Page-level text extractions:
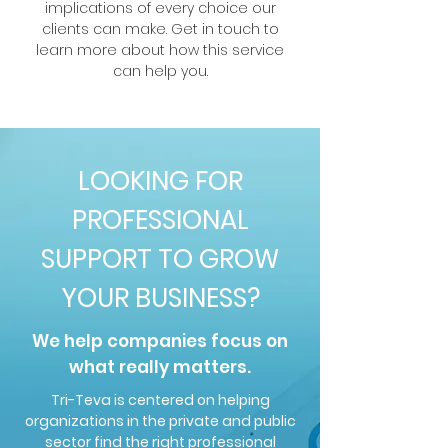
implications of every choice our
clients can make. Get in touch to
learn more about how this service
can help you.
LOOKING FOR
PROFESSIONAL
SUPPORT TO GROW
YOUR BUSINESS?
We help companies focus on
what really matters.
Tri-Teva is centered on helping
organizations in the private and public
sector find the right professional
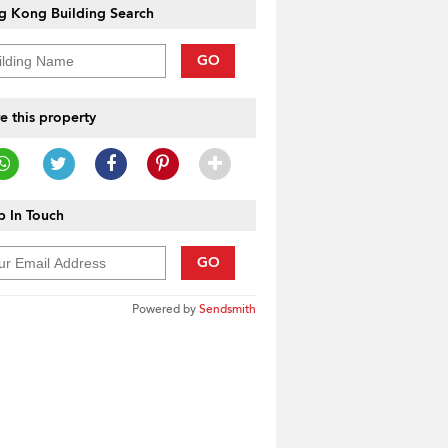
g Kong Building Search
GO
e this property
 In Touch
GO
Powered by
Sendsmith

**What you have to do**: Copy each line of the records above exactly as written. Do not carry over any picture.

**Written answer**:
implications of every choice our
clients can make. Get in touch to
learn more about how this service
can help you.
LOOKING FOR
PROFESSIONAL
SUPPORT TO GROW
YOUR BUSINESS?
We help companies focus on
what really matters.
Tri-Teva is centered on helping
organizations in the private and public
sector find the right professional
g Kong Building Search
GO
e this property
 In Touch
GO
Powered by
Sendsmith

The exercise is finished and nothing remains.